She frowned. “No, but wouldn’t that have been remarkable? Perhaps I wouldn’t have dragged my feet about Folding so much had my donor provided them.”

Emery chuckled.

Ceony scanned the bushes until she found an arched gateway several paces to her left. She took a few steps toward it before turning back to Emery and asking, “Do we . . . let ourselves in?”

Emery opened his mouth to respond, then spied over the bushes and answered, “Seems help is on the way.”

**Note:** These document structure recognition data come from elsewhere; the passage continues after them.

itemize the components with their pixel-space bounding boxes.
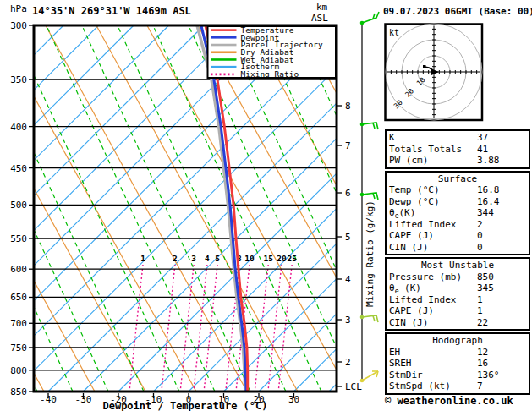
- table-label: Dewp (°C): [389, 196, 477, 208]
- isotherm: [0, 25, 310, 392]
- wind-barb: [360, 315, 378, 322]
- datetime-label: 09.07.2023 06GMT (Base: 00): [383, 6, 532, 17]
- table-value: 0: [477, 230, 526, 242]
- wind-barb-column: [360, 12, 379, 382]
- table-row: StmSpd (kt)7: [389, 381, 526, 392]
- legend-item-label: Mixing Ratio: [241, 69, 299, 79]
- table-row: CAPE (J)1: [389, 305, 526, 317]
- table-row: PW (cm)3.88: [389, 155, 526, 167]
- altitude-tick-label: 8: [345, 101, 351, 112]
- credit-label: © weatheronline.co.uk: [385, 395, 513, 407]
- temperature-tick-label: -30: [75, 394, 92, 405]
- table-label: StmSpd (kt): [389, 381, 477, 392]
- table-row: Lifted Index1: [389, 294, 526, 306]
- table-section-header: Surface: [389, 173, 526, 185]
- table-row: θe (K)345: [389, 282, 526, 294]
- skewt-sounding-app: 12345810152025 -40-30-20-100102030 30035…: [0, 0, 532, 411]
- table-label: CAPE (J): [389, 230, 477, 242]
- table-value: 344: [477, 207, 526, 219]
- wind-barb: [360, 123, 378, 129]
- altitude-tick-label: 6: [345, 188, 351, 199]
- isotherm: [0, 25, 344, 392]
- altitude-tick-label: 3: [345, 315, 351, 326]
- hodograph: 102030: [386, 24, 483, 120]
- wet-adiabat: [47, 25, 215, 392]
- pressure-tick-label: 300: [10, 20, 27, 31]
- temperature-tick-label: -40: [40, 394, 57, 405]
- mixing-ratio-value: 1: [140, 254, 145, 263]
- wind-barb-feather: [373, 193, 375, 199]
- mixing-ratio-value: 10: [244, 254, 255, 263]
- table-row: CAPE (J)0: [389, 230, 526, 242]
- table-label: Temp (°C): [389, 184, 477, 196]
- table-value: 2: [477, 219, 526, 231]
- table-label: CIN (J): [389, 242, 477, 254]
- mixing-ratio-value: 2: [173, 254, 178, 263]
- table-row: SREH16: [389, 358, 526, 370]
- isotherm: [14, 25, 380, 392]
- pressure-tick-label: 750: [10, 342, 27, 353]
- wind-barb-feather: [362, 315, 378, 322]
- pressure-tick-label: 550: [10, 233, 27, 244]
- wind-barb-feather: [362, 371, 378, 381]
- table-row: K37: [389, 132, 526, 144]
- wind-barb: [360, 193, 378, 200]
- table-row: Lifted Index2: [389, 219, 526, 231]
- dry-adiabat: [147, 25, 348, 392]
- table-section-header: Hodograph: [389, 335, 526, 347]
- mixing-ratio-axis-title: Mixing Ratio (g/kg): [365, 200, 376, 307]
- wind-barb-feather: [373, 315, 375, 321]
- pressure-tick-label: 850: [10, 386, 27, 397]
- table-label: StmDir: [389, 370, 477, 381]
- table-row: Pressure (mb)850: [389, 271, 526, 283]
- table-value: 136°: [477, 370, 526, 381]
- mixing-ratio-value: 4: [205, 254, 210, 263]
- table-label: θe (K): [389, 282, 477, 294]
- parcel-trajectory-curve: [197, 25, 245, 392]
- wet-adiabat: [153, 25, 321, 392]
- mixing-ratio-line: [278, 265, 292, 392]
- wind-barb-feather: [373, 123, 375, 129]
- pressure-tick-label: 650: [10, 292, 27, 303]
- table-value: 1: [477, 294, 526, 306]
- table-label: Lifted Index: [389, 294, 477, 306]
- table-label: Pressure (mb): [389, 271, 477, 283]
- table-label: Totals Totals: [389, 144, 477, 156]
- station-title: 14°35'N 269°31'W 1469m ASL: [32, 5, 191, 17]
- pressure-tick-label: 350: [10, 74, 27, 85]
- pressure-unit-label: hPa: [10, 3, 27, 14]
- pressure-tick-label: 400: [10, 122, 27, 133]
- wind-barb-feather: [362, 193, 378, 200]
- table-label: θe(K): [389, 207, 477, 219]
- indices-table-section: K37Totals Totals41PW (cm)3.88: [385, 129, 530, 169]
- table-row: StmDir136°: [389, 370, 526, 381]
- indices-table: K37Totals Totals41PW (cm)3.88SurfaceTemp…: [385, 129, 530, 397]
- table-value: 16: [477, 358, 526, 370]
- pressure-axis: 300350400450500550600650700750800850: [10, 20, 34, 397]
- indices-table-section: Most UnstablePressure (mb)850θe (K)345Li…: [385, 257, 530, 331]
- table-value: 22: [477, 317, 526, 329]
- mixing-ratio-value: 15: [263, 254, 273, 263]
- lcl-label: LCL: [345, 381, 362, 392]
- legend: TemperatureDewpointParcel TrajectoryDry …: [208, 25, 337, 79]
- table-value: 345: [477, 282, 526, 294]
- km-axis-unit: km: [316, 2, 328, 13]
- altitude-tick-label: 4: [345, 274, 351, 285]
- wind-barb-feather: [362, 123, 378, 129]
- table-section-header: Most Unstable: [389, 260, 526, 271]
- wind-barb: [360, 12, 379, 25]
- table-value: 37: [477, 132, 526, 144]
- pressure-tick-label: 700: [10, 318, 27, 329]
- wind-barb: [360, 371, 378, 382]
- hodograph-trace-start: [423, 65, 426, 68]
- table-label: CAPE (J): [389, 305, 477, 317]
- wind-barb-feather: [362, 12, 379, 23]
- table-label: CIN (J): [389, 317, 477, 329]
- table-value: 41: [477, 144, 526, 156]
- pressure-tick-label: 450: [10, 163, 27, 174]
- table-value: 850: [477, 271, 526, 283]
- table-label: SREH: [389, 358, 477, 370]
- temperature-tick-label: 30: [288, 394, 299, 405]
- mixing-ratio-line: [194, 265, 207, 392]
- altitude-tick-label: 7: [345, 140, 351, 151]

Ceony followed his gaze and stood on her toes. She spied a cobbled walkway leading from the mansion’s central door and a flash of sunny-blond hair bobbing along it—hair that made Ceony think of Delilah. Moments later the gate unbolted and a man Ceony’s age stepped through.

Though it had been two years, Ceony recognized him immediately. “Bennet Cooper?” she asked. He had graduated with Ceony from Tagis Praff, having placed third in class. Ceony had placed first.

Bennet offered a sheepish smile. Sunlight glinted off his straight, equally sunny hair. He wore simple tan slacks and a simple, white, collared shirt without pockets under his red apprentice’s vest. Ceony wondered if she should have worn her apprentice’s apron as well.

“Hi, Ceony,” he said. He then stiffened like a soldier and added, “Magician Thane, it’s a pleasure to meet you finally.”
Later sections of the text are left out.